HOA Retains Authority Even if it has Been Lax on Enforcement
Question: We live in a gated community in Chandler. There are covenants, conditions, and restrictions (“CC&Rs”) that should be enforced by our homeowners association. Due to the economy and numerous foreclosures in our gated community, there has been a shortage of funds in the bank account of our homeowners association. The result is that the swimming pool and other common areas have not been properly maintained, and violations by individual homeowners of the CC&Rs have not been enforced for years. A new board of directors and a new property management company have recently done a wonderful job in correcting the maintenance problems with the swimming pool and other common areas. There are still major violations of the CC&Rs such as homes painted with an unapproved color, and minor violations of the CC&Rs such as flower pots at the front door and weird porch light fixtures. Has enforcement of the CC&Rs been waived because these violations have gone on for years? Even if these violations by existing homeowners have been “grandfathered,” can the CC&Rs be enforced against new homeowners?

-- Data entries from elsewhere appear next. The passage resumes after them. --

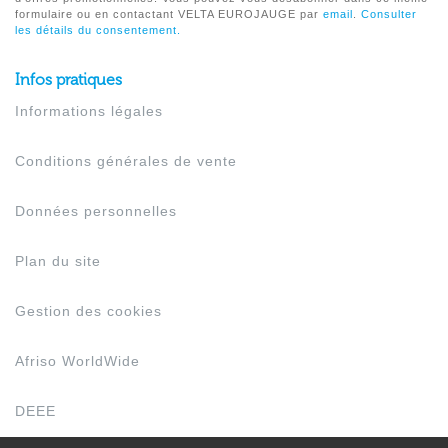
formulaire ou en contactant VELTA EUROJAUGE par
email
.
Consulter
les détails du consentement.
Infos pratiques
Informations légales
Conditions générales de vente
Données personnelles
Plan du site
Gestion des cookies
Afriso WorldWide
DEEE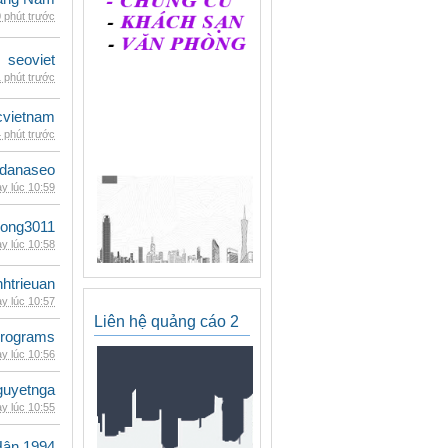
 phút trước
seoviet
 phút trước
cvietnam
 phút trước
danaseo
y lúc 10:59
udong3011
y lúc 10:58
inhtrieuan
y lúc 10:57
Liên hệ quảng cáo 2
rograms
y lúc 10:56
guyetnga
y lúc 10:55
Hân 1994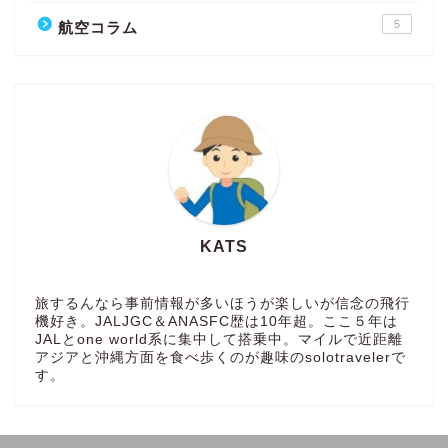
5
航空コラム
KATS
旅するんなら事前情報が多いほうが楽しいが信念の飛行
機好き。JALJGC＆ANASFC歴は10年超。ここ５年は
JALとone world系に集中して搭乗中。マイルで近距離
アジアと沖縄方面を食べ歩くのが趣味のsolotravelerで
す。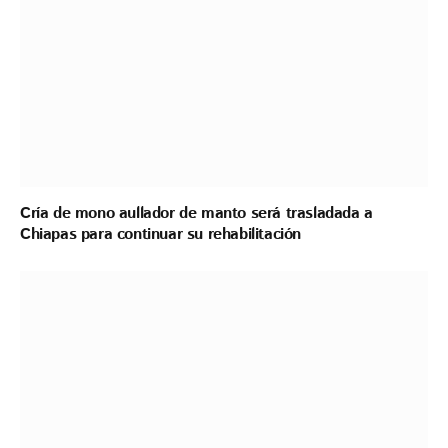
Cría de mono aullador de manto será trasladada a
Chiapas para continuar su rehabilitación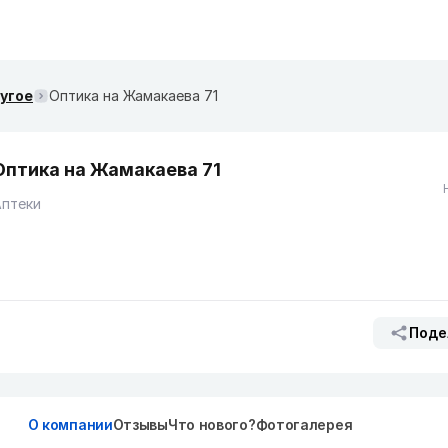
ругое
Оптика на Жамакаева 71
Оптика на Жамакаева 71
Аптеки
Поде
О компании
Отзывы
Что нового?
Фотогалерея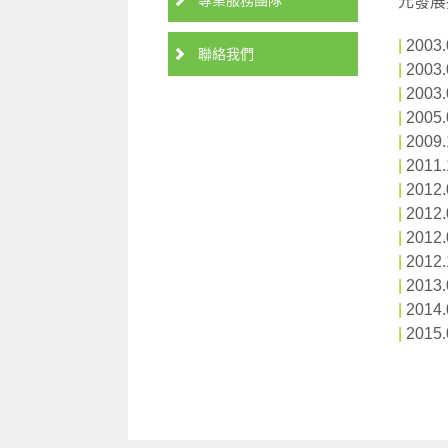
專業服務團隊
元發展
|
200
聯絡我們
|
2003
|
200
|
200
|
200
|
201
|
2012
|
2012
|
201
|
2012
|
201
|
2014
|
2015.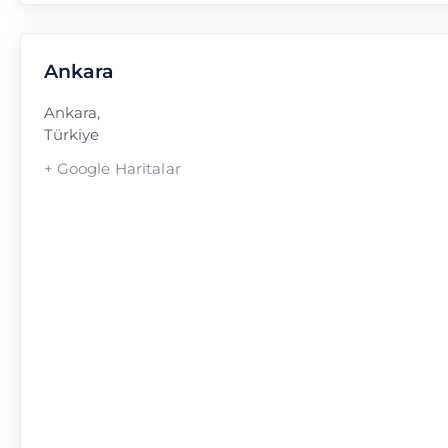
Ankara
Ankara
,
Türkiye
+ Google Haritalar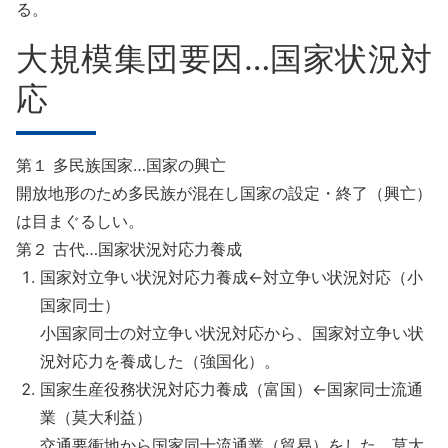
る。
大規模集団要因…国家状況対
応
第１ 多民族国家…国家の興亡
開放地形のため多民族が混在し国家の設定・終了（興亡）
は目まぐるしい。
第２ 古代…国家状況対応力養成
国家対立争い状況対応力養成←対立争い状況対応（小
国家同士）
小国家同士の対立争い状況対応から、国家対立争い状
況対応力を養成した（強国化）。
国家生産役務状況対応力養成（富国）←国家同士流通
業（莫大利益）
交通要衝地から国家同士流通業（貿易）をした。莫大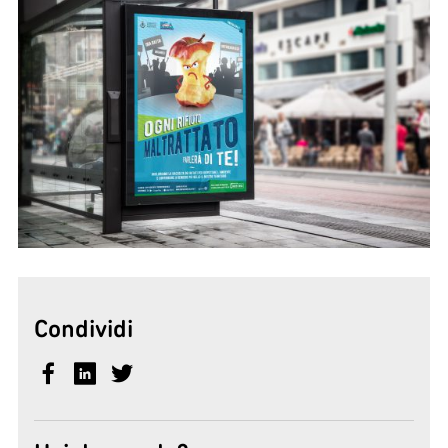
Condividi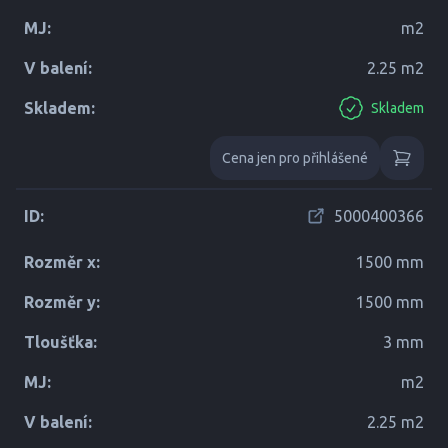
MJ:
m2
V balení:
2.25 m2
Skladem:
Skladem
Cena jen pro přihlášené
ID:
5000400366
Rozměr x:
1500 mm
Rozměr y:
1500 mm
Tloušťka:
3 mm
MJ:
m2
V balení:
2.25 m2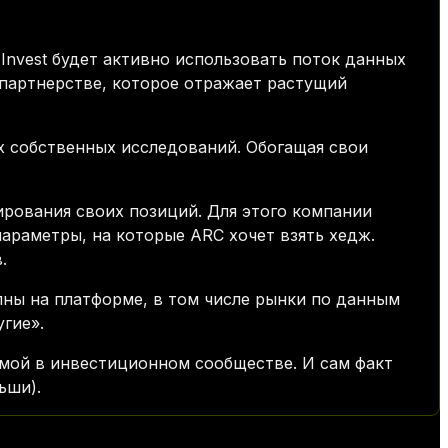
nvest будет активно использовать поток данных
 партнерстве, которое отражает растущий
х собственных исследований. Обогащая свои
ирования своих позиций. Для этого компании
араметры, на которые ARC хочет взять хедж.
.
упны на платформе, в том числе рынки по данным
гие».
емой в инвестиционном сообществе. И сам факт
ьши).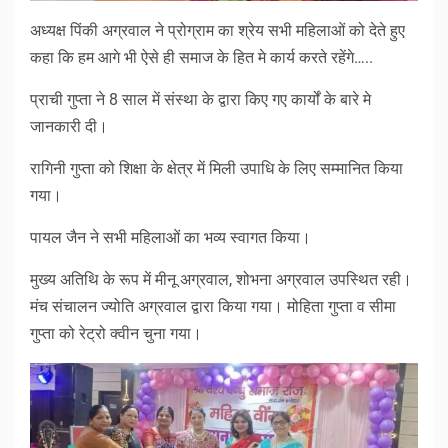
अध्यक्ष पिंकी अग्रवाल ने प्रोग्राम का श्रेय सभी महिलाओं को देते हुए
कहा कि हम आगे भी ऐसे ही समाज के हित मे कार्य करते रहेंगे…..
प्राची गुप्ता ने 8 साल में संस्था के द्वारा किए गए कार्यों के बारे मे
जानकारी दी।
रागिनी गुप्ता को शिक्षा के क्षेत्र में मिली उपाधि के लिए सम्मानित किया
गया।
पायल जैन ने सभी महिलाओं का भव्य स्वागत किया।
मुख्य अतिथि के रूप में मीनू अग्रवाल, शोभना अग्रवाल उपस्थित रही।
मंच संचालन ज्योति अग्रवाल द्वारा किया गया। मोहिता गुप्ता व सीमा
गुप्ता को रेट्रो क्वीन चुना गया।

Answer: CC&Rs typically have a non-waiver provision, which is enforceable under Arizona law. A non-waiver provision provides that a failure by the HOA to enforce a restriction of the CC&Rs in the past should not waive the right to enforce the restriction in the future. For example, if the HOA fails for years to enforce a paint color or landscaping CC&R, the HOA should still be able to enforce this CC&R against both existing and new homeowners.